The pre-Brexit decline in the U.K. economy is showing further signs as lending to consumers in the country increased at the slowest pace in close to four years.
Reuters, citing the Bank of England data, reported the growth rate for unsecured consumer lending increased 7.1 percent in October, down from 7.4 percent growth in the year-earlier period. It marks the slowest growth rate since March 2015, noted the report. What’s more, the Bank of England said the mortgages that got approved during the year declined to 63,728 in November, which is the smallest number since April and is lower than the 66,709 approved in October. It is also lower than what economists polled by Reuters were expecting, noted the report.

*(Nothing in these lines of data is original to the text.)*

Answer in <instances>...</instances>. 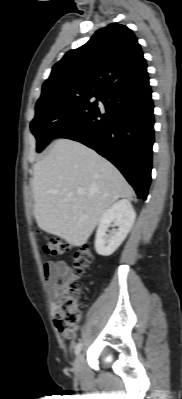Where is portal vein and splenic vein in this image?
I'll use <instances>...</instances> for the list:
<instances>
[{
    "label": "portal vein and splenic vein",
    "instance_id": "obj_1",
    "mask_svg": "<svg viewBox=\"0 0 182 399\" xmlns=\"http://www.w3.org/2000/svg\"><path fill=\"white\" fill-rule=\"evenodd\" d=\"M78 193L82 194L84 193V189L83 188H77Z\"/></svg>",
    "mask_w": 182,
    "mask_h": 399
}]
</instances>
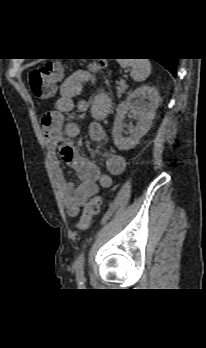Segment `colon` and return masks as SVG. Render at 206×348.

Net mortgage lending, which follows behind mortgage approvals, came in at 3.453 billion pounds in November compared to 4.089 billion pounds in October, noted the report.

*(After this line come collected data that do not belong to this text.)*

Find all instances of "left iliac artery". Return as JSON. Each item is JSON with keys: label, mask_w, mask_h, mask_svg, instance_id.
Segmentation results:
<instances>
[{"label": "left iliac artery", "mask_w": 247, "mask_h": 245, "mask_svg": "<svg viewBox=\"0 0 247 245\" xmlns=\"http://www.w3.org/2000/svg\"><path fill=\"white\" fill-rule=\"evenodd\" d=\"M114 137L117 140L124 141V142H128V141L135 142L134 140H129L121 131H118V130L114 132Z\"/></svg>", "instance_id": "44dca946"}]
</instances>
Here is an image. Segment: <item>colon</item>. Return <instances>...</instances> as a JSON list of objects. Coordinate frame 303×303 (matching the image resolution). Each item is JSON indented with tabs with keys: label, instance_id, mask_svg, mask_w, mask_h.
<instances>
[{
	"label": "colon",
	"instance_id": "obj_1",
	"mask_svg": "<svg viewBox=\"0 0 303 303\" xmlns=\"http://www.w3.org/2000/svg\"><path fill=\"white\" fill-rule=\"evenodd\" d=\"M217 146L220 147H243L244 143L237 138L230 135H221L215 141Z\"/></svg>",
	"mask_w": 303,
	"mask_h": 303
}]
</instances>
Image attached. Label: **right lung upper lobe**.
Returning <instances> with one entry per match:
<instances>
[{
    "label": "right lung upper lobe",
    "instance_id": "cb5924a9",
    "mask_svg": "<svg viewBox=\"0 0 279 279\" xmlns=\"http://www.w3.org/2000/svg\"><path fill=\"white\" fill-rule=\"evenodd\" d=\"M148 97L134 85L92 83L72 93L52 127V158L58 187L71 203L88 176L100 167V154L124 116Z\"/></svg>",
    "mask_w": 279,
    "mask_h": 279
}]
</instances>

The economic data comes amid warnings from Bank of England Governor Mark Carney, who said in December that if there isn’t an orderly exit from the European Union, the prices for houses in the U.K. could fall by as much as 30 percent. The Bank of England noted that demand for consumer loans has been hurt by the uncertainty surrounding the Brexit. The demand, noted the Bank of England, could improve if the Brexit plans are more clear. The report noted that the 924 million pound increase in consumer lending was a little under what economists were forecasting.

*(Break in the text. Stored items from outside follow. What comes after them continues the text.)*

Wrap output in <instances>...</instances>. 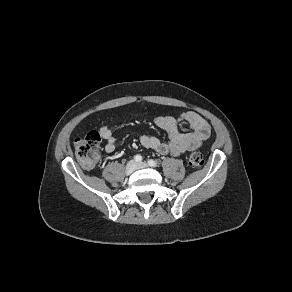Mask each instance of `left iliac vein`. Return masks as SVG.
<instances>
[{
	"mask_svg": "<svg viewBox=\"0 0 292 292\" xmlns=\"http://www.w3.org/2000/svg\"><path fill=\"white\" fill-rule=\"evenodd\" d=\"M147 166H148V164L146 162H140L136 165V168H145Z\"/></svg>",
	"mask_w": 292,
	"mask_h": 292,
	"instance_id": "1",
	"label": "left iliac vein"
}]
</instances>
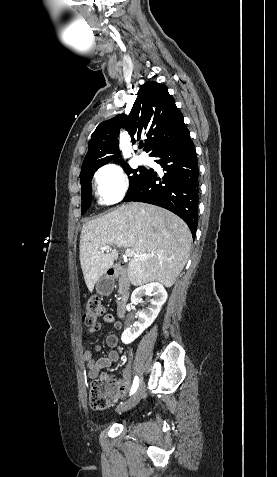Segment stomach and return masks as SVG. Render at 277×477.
<instances>
[{
	"instance_id": "obj_1",
	"label": "stomach",
	"mask_w": 277,
	"mask_h": 477,
	"mask_svg": "<svg viewBox=\"0 0 277 477\" xmlns=\"http://www.w3.org/2000/svg\"><path fill=\"white\" fill-rule=\"evenodd\" d=\"M113 289V281L107 276L100 277L96 282V291L101 295H108Z\"/></svg>"
}]
</instances>
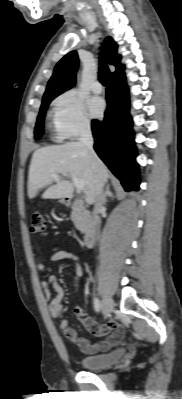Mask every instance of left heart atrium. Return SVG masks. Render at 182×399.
Here are the masks:
<instances>
[{"mask_svg": "<svg viewBox=\"0 0 182 399\" xmlns=\"http://www.w3.org/2000/svg\"><path fill=\"white\" fill-rule=\"evenodd\" d=\"M88 109L93 117H99L104 110V102L99 97H92L88 100Z\"/></svg>", "mask_w": 182, "mask_h": 399, "instance_id": "1", "label": "left heart atrium"}]
</instances>
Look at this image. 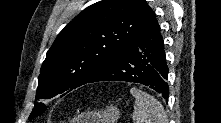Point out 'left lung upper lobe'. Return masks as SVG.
Returning a JSON list of instances; mask_svg holds the SVG:
<instances>
[{"instance_id":"5c2ea615","label":"left lung upper lobe","mask_w":221,"mask_h":123,"mask_svg":"<svg viewBox=\"0 0 221 123\" xmlns=\"http://www.w3.org/2000/svg\"><path fill=\"white\" fill-rule=\"evenodd\" d=\"M154 20L145 0H102L83 10L63 28L47 52L29 119L46 110L41 103L44 99L86 84Z\"/></svg>"}]
</instances>
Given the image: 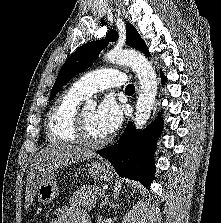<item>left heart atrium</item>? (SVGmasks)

It’s not just consumer lending and real estate that could be harmed if the Brexit is not done in an orderly fashion. According to a report in December, the European Banking Authority warned that payment companies residing in the U.K. aren’t prepared for the chance of a no-deal Brexit. In the European Union’s watchdog for the payments industry — the Risk Assessment Reports, which it releases each year — it said it was concerned the smaller and less sophisticated payment companies don’t have plans in place to deal with a no-deal Brexit. The regulator said the lack of contingency plans from payment and e-money firms stands out as something to be concerned about.